As a court carries out attorney disciplinary proceedings, it must provide procedural due
process. 2 See In re Ruffalo, 390 U.S. 544, 550 (1968). This means that this Court must provide
attorneys notice and an opportunity to be heard. In re Landstreet, 490 F. App’x 698, 701–02 (6th
Cir. 2012); see also Walwyn v. Bd. of Prof’l Responsibility of the Supreme Court of Tennessee,
481 S.W.3d 151, 170 (Tenn. 2015) (explaining that, “In re Ruffalo stands for the proposition that
a lawyer subject to discipline is entitled to procedural due process, including notice and an
opportunity to be heard.”).
To provide attorneys with procedural due process during disciplinary proceedings, the
Eastern District of Tennessee has adopted Local Rule 83.7. Under Local Rule 83.7, “[t]he Court
may impose discipline on any member of its bar who has violated the Rules of Professional
Conduct as adopted by the Supreme Court of Tennessee, or has engaged in unethical conduct
tending to bring the Court or the bar into disrepute.”
The Court will first examine Schuchardt’s challenge to the facial constitutionality of Local
Rule 83.7 and then the constitutionality of the application of Local Rule 83.7 to Schuchardt’s case.

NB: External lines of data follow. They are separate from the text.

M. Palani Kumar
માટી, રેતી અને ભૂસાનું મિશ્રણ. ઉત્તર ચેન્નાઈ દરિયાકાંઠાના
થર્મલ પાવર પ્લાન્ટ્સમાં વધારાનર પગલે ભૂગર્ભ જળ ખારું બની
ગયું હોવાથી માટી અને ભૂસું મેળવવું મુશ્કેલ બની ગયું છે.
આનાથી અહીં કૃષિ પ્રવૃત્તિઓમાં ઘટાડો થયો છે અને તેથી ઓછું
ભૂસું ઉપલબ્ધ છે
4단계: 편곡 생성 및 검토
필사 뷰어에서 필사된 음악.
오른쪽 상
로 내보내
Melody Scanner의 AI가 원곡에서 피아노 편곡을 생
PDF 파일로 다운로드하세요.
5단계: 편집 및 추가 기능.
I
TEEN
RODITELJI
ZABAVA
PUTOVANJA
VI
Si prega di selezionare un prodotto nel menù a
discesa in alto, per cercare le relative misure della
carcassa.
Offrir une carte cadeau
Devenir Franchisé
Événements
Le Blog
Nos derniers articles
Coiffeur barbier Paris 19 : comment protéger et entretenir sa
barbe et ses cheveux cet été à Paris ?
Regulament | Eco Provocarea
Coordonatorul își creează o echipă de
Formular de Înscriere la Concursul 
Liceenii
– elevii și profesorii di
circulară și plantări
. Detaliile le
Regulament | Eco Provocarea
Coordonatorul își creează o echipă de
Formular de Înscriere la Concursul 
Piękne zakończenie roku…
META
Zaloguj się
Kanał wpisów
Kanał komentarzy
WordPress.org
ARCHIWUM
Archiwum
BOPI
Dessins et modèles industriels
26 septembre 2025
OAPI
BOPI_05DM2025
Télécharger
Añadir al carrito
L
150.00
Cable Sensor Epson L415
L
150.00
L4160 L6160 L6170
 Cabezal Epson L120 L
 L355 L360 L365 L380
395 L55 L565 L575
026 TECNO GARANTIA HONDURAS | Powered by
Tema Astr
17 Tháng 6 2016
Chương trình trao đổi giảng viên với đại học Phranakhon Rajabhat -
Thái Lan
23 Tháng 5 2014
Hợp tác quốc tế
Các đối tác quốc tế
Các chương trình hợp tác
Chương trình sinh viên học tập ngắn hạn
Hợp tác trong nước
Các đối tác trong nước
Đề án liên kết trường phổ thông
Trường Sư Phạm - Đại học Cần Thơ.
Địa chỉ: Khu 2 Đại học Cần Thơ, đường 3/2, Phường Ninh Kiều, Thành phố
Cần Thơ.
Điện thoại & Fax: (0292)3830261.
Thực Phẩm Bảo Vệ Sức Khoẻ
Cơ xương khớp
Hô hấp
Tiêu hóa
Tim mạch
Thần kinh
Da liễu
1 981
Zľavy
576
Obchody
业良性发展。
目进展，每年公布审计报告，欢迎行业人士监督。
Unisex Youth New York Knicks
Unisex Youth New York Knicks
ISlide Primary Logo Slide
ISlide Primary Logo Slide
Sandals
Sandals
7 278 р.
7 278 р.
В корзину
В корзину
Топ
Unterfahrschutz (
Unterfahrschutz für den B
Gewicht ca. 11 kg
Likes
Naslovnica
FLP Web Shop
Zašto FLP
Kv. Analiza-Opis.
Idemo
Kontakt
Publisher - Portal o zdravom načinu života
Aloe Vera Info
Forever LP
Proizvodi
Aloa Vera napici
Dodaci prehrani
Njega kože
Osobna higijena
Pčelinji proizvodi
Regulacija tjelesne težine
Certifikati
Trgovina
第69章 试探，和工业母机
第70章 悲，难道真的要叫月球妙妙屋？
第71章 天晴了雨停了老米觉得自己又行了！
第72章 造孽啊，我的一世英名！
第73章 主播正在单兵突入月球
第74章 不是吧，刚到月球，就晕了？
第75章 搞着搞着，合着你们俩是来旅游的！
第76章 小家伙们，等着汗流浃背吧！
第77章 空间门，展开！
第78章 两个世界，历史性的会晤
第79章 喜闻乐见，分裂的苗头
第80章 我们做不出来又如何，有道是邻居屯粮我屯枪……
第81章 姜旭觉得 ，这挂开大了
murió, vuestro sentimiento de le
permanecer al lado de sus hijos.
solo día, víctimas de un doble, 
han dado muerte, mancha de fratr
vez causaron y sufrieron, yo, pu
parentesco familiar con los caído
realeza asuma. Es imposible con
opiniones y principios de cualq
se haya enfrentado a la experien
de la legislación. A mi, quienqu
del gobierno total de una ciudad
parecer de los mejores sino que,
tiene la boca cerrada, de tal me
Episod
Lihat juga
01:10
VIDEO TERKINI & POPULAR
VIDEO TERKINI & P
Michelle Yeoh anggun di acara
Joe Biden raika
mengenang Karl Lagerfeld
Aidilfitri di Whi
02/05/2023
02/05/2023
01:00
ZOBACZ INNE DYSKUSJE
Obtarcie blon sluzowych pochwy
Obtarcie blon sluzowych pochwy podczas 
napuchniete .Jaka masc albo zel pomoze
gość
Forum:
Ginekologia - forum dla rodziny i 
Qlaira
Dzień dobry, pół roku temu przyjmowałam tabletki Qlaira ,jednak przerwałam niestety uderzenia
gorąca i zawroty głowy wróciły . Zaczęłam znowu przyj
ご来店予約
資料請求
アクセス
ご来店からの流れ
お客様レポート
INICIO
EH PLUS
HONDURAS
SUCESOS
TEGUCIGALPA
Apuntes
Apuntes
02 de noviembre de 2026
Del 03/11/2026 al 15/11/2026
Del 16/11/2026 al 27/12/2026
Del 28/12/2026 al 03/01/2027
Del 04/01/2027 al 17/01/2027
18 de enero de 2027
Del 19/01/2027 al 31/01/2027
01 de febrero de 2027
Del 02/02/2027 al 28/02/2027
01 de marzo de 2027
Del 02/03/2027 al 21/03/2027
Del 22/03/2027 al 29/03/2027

1. Facial Constitutionality of Local Rule 83.7
Procedural due process for attorney disciplinary proceedings requires notice and an
opportunity to be heard. In re Landstreet, 490 F. App’x at 702.
2
The general right to procedural due process is protected by the Fifth and Fourteenth Amendments. Here, the Fifth
Amendment provides the applicable basis for Schuchardt’s due process rights. However, this is a distinction without
a difference as the procedural due process right is coextensive under either Amendment. See Malinski v. New York,
324 U.S. 401, 415 (1945) (“To suppose that ‘due process of law’ meant one thing in the Fifth Amendment and another
in the Fourteenth is too frivolous to require elaborate rejection.”) (Frankfurter, J., concurring).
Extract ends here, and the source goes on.